A/HRC/41/33
59.
Les migrantes courent des risques particuliers, car elles sont largement poussées vers
des emplois non qualifiés, dévalorisés et mal rémunérés dans des lieux qui échappent à la
réglementation, tels les domiciles privés. Parfois, les travailleuses domestiques migrantes
n’ont pas de réseaux et de services de soutien et elles se voient confisquer leur passeport
par leur employeur. Les lois relatives à l’immigration qui imposent de travailler pour un
employeur déterminé, par exemple les lois à l’origine du système de kafala dans certains
pays du Moyen-Orient, ont entraîné des abus et donné lieu à des sanctions pénales 34 .

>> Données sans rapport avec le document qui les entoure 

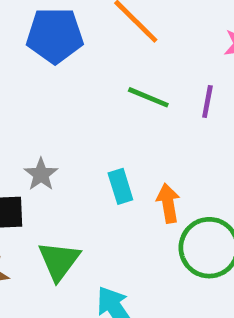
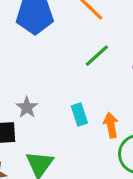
green line: (148, 97) -> (97, 56), turned -64

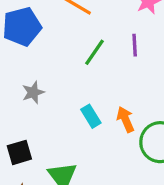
gray star: (27, 107) -> (33, 92), moved, turned 30

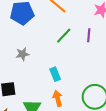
orange arrow: (125, 119) -> (58, 98), moved

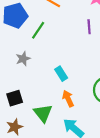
green line: (64, 36) -> (38, 30), moved

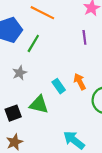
orange arrow: (68, 99) -> (80, 82), moved
green triangle: (43, 113) -> (39, 105), moved, turned -36

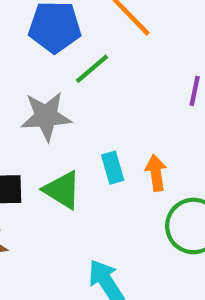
gray star: (20, 73) -> (46, 116), size x1.6

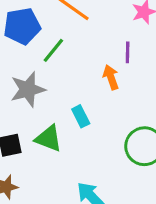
orange arrow: (156, 173) -> (111, 77), moved

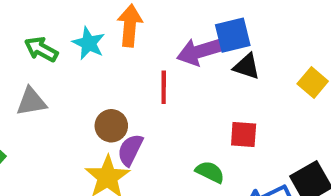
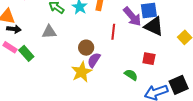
purple arrow: (200, 51) -> (132, 17), turned -120
black triangle: (247, 67) -> (154, 26), size x1.5

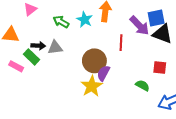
black arrow: (14, 29) -> (38, 46), moved
brown circle: (86, 48) -> (94, 61), size x1.5
green rectangle: (26, 53) -> (31, 57), moved

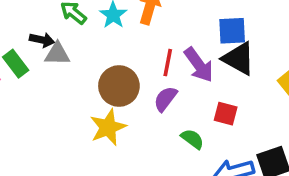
purple arrow: (139, 26) -> (199, 65), moved
black arrow: (38, 46) -> (42, 40), moved
purple semicircle: (103, 73) -> (165, 99), moved

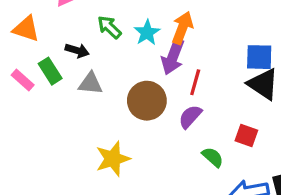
gray triangle: (57, 54) -> (90, 83), moved
purple arrow: (199, 65) -> (173, 57), moved, turned 52
yellow star: (108, 127) -> (113, 159), moved

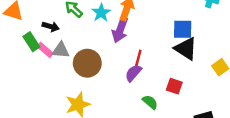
pink rectangle: (23, 80) -> (45, 50), moved
red line: (195, 82) -> (138, 59), moved
brown circle: (147, 101) -> (87, 63), moved

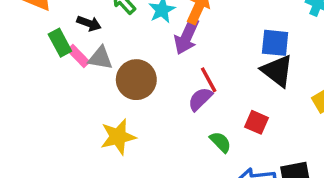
red line: (138, 59) -> (209, 80), turned -48

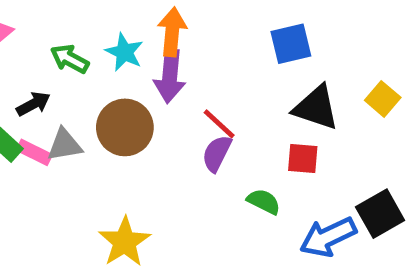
black arrow: (89, 23) -> (33, 104), turned -30
black triangle: (277, 71) -> (316, 108), moved
brown circle: (136, 80) -> (125, 127), moved

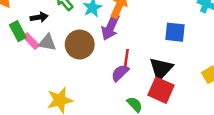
black triangle: (316, 108) -> (161, 69), moved, turned 35
red line: (219, 124) -> (126, 59), turned 36
red square: (303, 158) -> (161, 90), size x1.5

Les possibilités de migration régulière étant limitées pour les femmes, le fait d’être sans
papiers devient un facteur de privation de liberté pour les migrantes. Liées aux stéréotypes
selon lesquels les femmes ont besoin d’être protégées, les restrictions qui visent à empêcher
les femmes de migrer légalement, au motif qu’elles pourraient être victimes de traite ou de
prostitution forcée, les incitent à chercher d’autres circuits de migration − illégaux, ceuxlà − qui les rendent plus vulnérables au travail forcé, à la servitude pour dettes, à
l’enfermement et à d’autres violations des droits de l’homme.
60.
Le manque de choix et de perspectives pousse les femmes vers la traite, les formes
contemporaines d’esclavage et l’exploitation de la gestation pour autrui, autant de situations
qui peuvent aboutir à diverses formes d’enfermement, d’exploitation et de violence. Dans
certains pays, des femmes sont détenues dans des camps aussi appelés « usines à bébés »
pour faire office de mères porteuses ou être fécondées de force, tandis que dans beaucoup
de pays, des migrantes font l’objet d’un trafic illicite et sont obligées de travailler dans des
maisons de passe dont elles ne sont pas autorisées à partir.
61.
Le manque de débouchés professionnels et de protection sociale peut inciter les
femmes à commettre des infractions et éventuellement les conduire en prison. Plusieurs
parties prenantes ont affirmé que le manque d’emplois décents était l’une des principales
raisons pour lesquelles les femmes s’engageaient dans le trafic de drogue, certaines formes
de prostitution/travail du sexe ou dans d’autres entreprises illégales, et se trouvaient en
conflit avec la justice pénale. Les femmes emprisonnées pour avoir participé à des activités
économiques illégales considèrent que ces activités étaient pour elles le seul moyen de
subvenir aux besoins de leur famille, compte tenu de leurs difficultés financières et de leurs
responsabilités familiales. Dans plusieurs États, faute de débouchés du fait de la
discrimination, un nombre disproportionné de femmes transgenres vivent de la prostitution
et du commerce du sexe et, de ce fait, sont poursuivies par la justice ou autrement
restreintes dans leur liberté.
62.
Le racisme systémique profondément ancré conduit à l’exclusion socioéconomique
et à la pauvreté des femmes appartenant à des minorités raciales (voir A/HRC/35/10) ; ces
femmes ont davantage de risques d’être emprisonnées, notamment en raison de leur
implication accrue dans des réseaux de trafic de drogue, surtout aux échelons les plus bas.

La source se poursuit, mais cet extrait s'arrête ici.